Le Forum économique mondial revient dans les Alpes suisses demain, 19 janvier, pour lancer sa 56e réunion annuelle sous le thème « Un esprit de dialogue ». Jusqu’au 23 janvier, la ville alpine idyllique de Davos se retrouvera une fois de plus au centre de la politique, de l’économie et de la diplomatie mondiales, alors qu’un nombre record de 3 000 dirigeants politiques, économiques et de la société civile devraient se réunir pour débattre des défis mondiaux les plus urgents.

Depuis plus d’un demi-siècle, la station de ski de Davos se présente comme « le lieu de rencontre des dirigeants ». Au cours de la semaine, des centaines de panels, de réunions à huis clos et de rencontres informelles auront lieu, dont beaucoup visent à apaiser les tensions dans un ordre mondial de plus en plus fracturé. Les organisateurs affirment que l’accent mis sur le dialogue reflète une préoccupation croissante selon laquelle la coopération internationale est mise à rude épreuve, alors même que les pressions géopolitiques, économiques et climatiques s’intensifient.

La réunion de cette année suscite une attention particulière sur les États-Unis, puisque le président Donald Trump envoie la plus grande délégation américaine de l’histoire du WEF, comprenant cinq secrétaires de cabinet, de hauts responsables de la Maison Blanche et des personnalités du Congrès.
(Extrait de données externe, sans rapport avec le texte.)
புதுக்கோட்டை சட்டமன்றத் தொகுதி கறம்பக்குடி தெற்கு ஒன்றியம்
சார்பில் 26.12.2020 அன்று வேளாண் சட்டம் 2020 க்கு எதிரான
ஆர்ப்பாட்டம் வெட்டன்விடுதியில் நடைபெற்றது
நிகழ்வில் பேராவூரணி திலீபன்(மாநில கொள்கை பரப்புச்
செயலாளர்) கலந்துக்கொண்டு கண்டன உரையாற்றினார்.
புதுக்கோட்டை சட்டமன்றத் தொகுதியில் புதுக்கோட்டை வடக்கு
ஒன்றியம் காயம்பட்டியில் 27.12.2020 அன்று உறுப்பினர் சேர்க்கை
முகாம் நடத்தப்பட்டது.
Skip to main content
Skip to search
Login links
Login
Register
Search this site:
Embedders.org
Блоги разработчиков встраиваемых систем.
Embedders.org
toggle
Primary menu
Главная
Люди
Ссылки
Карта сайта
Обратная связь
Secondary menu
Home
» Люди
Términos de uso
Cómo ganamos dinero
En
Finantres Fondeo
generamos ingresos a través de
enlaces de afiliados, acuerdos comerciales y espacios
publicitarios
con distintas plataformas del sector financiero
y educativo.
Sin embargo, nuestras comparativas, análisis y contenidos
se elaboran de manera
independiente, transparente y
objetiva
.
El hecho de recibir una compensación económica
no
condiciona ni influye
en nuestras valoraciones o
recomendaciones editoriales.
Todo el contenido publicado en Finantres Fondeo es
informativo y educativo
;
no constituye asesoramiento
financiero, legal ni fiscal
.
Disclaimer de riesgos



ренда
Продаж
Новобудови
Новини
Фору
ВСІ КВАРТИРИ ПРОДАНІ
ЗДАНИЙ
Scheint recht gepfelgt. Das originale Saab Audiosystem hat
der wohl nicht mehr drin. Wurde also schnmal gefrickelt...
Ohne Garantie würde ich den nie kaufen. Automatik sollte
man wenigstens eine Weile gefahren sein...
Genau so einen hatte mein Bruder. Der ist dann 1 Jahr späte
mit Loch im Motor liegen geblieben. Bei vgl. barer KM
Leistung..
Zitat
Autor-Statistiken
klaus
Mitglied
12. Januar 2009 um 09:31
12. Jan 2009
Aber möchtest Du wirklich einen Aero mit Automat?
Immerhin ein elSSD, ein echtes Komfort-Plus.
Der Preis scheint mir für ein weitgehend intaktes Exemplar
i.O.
Même si la taille de la délégation témoigne de la volonté de Washington de façonner le dialogue mondial, le style politique de Trump s’accorde mal avec l’objectif déclaré du forum.

Le dialogue, par définition, repose sur le respect mutuel, le compromis et la volonté d’écouter.. Cependant, la rhétorique conflictuelle et les menaces de Trump – en particulier envers les alliés de l’OTAN – ont souvent mis à mal ces principes. Quelques jours seulement avant Davos, le président américain a de nouveau fait sourciller en suggérant des tarifs douaniers sur les pays qui ne soutiennent pas sa proposition d’annexion du Groenland, une remarque largement interprétée en Europe comme un autre exemple de politique de pression plutôt que de dialogue respectueux qui aide à construire un consensus et renforce l’alliance de paix la plus puissante du monde.

De telles déclarations risquent de tendre davantage les relations à un moment où l’unité de l’OTAN est mise à l’épreuve à des niveaux sans précédent. Pourtant, Davos s’enorgueillit depuis longtemps de réunir ses adversaires dans la même salle, et beaucoup espèrent qu’une diplomatie plus discrète en marge pourra réussir là où les postures publiques ont échoué. Les dirigeants européens, en particulier, devraient faire pression en faveur d’un ton plus stabilisateur. La présidente de la Commission européenne, Ursula von der Leyen, le premier ministre canadien Mark Carney et le secrétaire général de l’OTAN Mark Rutte font partie de ceux qui sont considérés comme capables de renforcer le dialogue au sein de l’alliance transatlantique, en mettant l’accent sur la coopération plutôt que sur la confrontation. Le WEF a toujours favorisé le dialogue et un engagement soutenu, même avec des partenaires difficiles.

Comme les années précédentes, la sécurité sera renforcée. L’armée et la police suisses ont mis en œuvre de nombreuses mesures, notamment des points d’accès contrôlés, un espace aérien restreint et une coordination entre les forces fédérales et la police cantonale. La géographie de Davos, accessible par une seule route, en fait l’un des lieux de réunion les plus sûrs au monde, raison essentielle pour laquelle il continue d’attirer une telle concentration de participants de haut niveau. L’aéroport de Samedan, près de Saint-Moritz, est facilement défendable car la vallée peut être contrôlée depuis des points de sécurité sélectionnés le long de la vallée de l’Engadine.

Localement, l’événement reste controversé. Les fermetures de routes, les zones réglementées et la flambée des prix des logements frustrent à nouveau les habitants, tandis que le coût de la sécurité, estimé à plusieurs millions de francs suisses, est partagé entre le WEF, les autorités fédérales et cantonales et la commune. Pourtant, malgré les critiques persistantes et les interrogations sur sa valeur économique tangible, le forum ne montre aucun signe de perte de son attrait.

Dans le climat géopolitique actuel, Davos 2026 commence par une promesse ambitieuse. Reste à savoir si « Un esprit de dialogue » pourra survivre cette année dans un contexte de tensions croissantes. Mais pendant une semaine en janvier, la station alpine offre à nouveau un espace rare, quoique imparfait, où la conversation est encore possible.